Jacob started to dig.
It was long, tiring work, but he had to do the job properly. When it was finally deep enough he rolled the boy into the hole, checking his pockets for a mobile phone, but they were empty apart from a few coins. Jacob put them back. He had no need for them. He buried the boy, then he planted the bushes. He had told some neighbours he was going to do it. He could wait a year or two, then maybe pour some concrete on top, build some kind of shed or something.
They searched for the boy for months. Bradley Kerman. Thirteen years old. Sometimes Jacob thought about letting the boys family know, sending them a letter, but he knew it would be a stupid thing to do, it was a sure-fire way to get caught. All he had to do was keep his head down and his mouth shut. No one suspected him of anything. Why would they? Apparently someone had seen a man driving around the streets a few days before and all the focus went on him.
The bushes grew quickly, creating a thorny barrier. The kids had stopped coming over his wall now. They’d seemed to have decided to leave him alone. He put the thought of it out his mind, it wasn’t his fault after all. The kid had been trespassing and Jacob had told them before to stay off his property. It wasn’t his fault the kid tripped. There was nothing that could have been done for him anyway. Sometimes Jacob woke up covered in sweat, his eyes wide, what if the kid had still been breathing? Barely clinging to life? But he knew that wasn’t the case. The kid had been dead the moment his head had hit that rock. There was nothing Jacob or anyone else could have done to help him.
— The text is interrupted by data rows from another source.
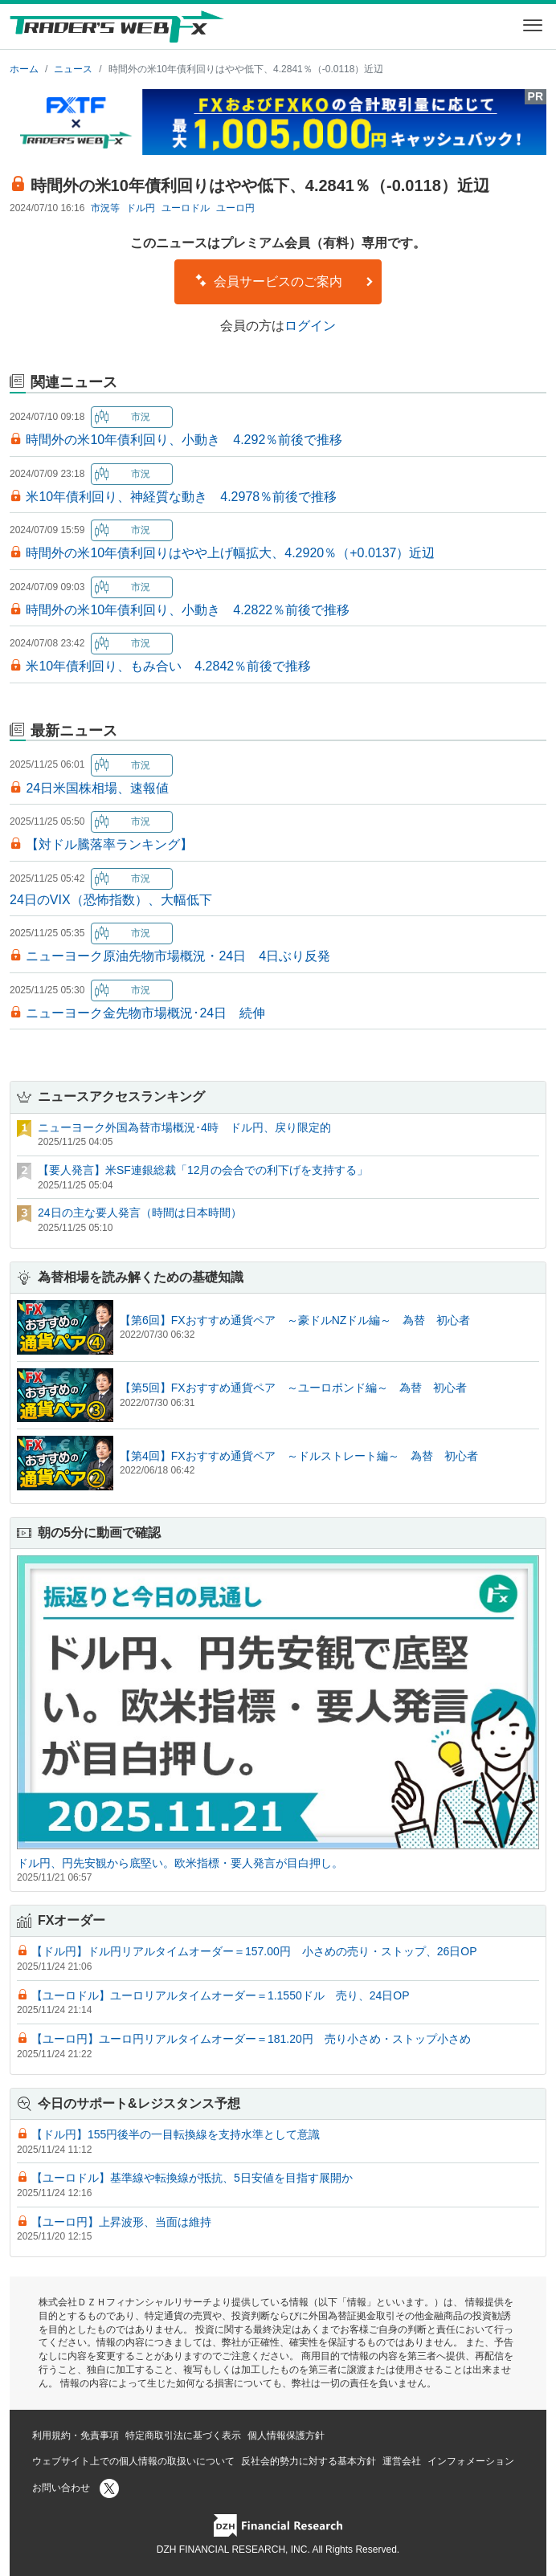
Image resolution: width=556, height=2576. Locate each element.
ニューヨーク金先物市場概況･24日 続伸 (145, 1013)
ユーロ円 (235, 208)
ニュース (73, 69)
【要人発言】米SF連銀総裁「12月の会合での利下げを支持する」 (203, 1170)
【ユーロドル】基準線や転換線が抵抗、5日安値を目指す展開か (192, 2177)
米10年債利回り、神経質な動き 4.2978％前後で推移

He still saw the boys mother on the streets, giving out fliers, asking anyone and everyone if they saw something. Jacob always took a flier and promised he’d call the police if he thought of anything, anything at all, even if it didn’t seem important. He would always walk with it in his hand for a little bit, until he was out of sight of the woman, then he would throw it in the bin. There was nothing he could do to help her. Nothing at all.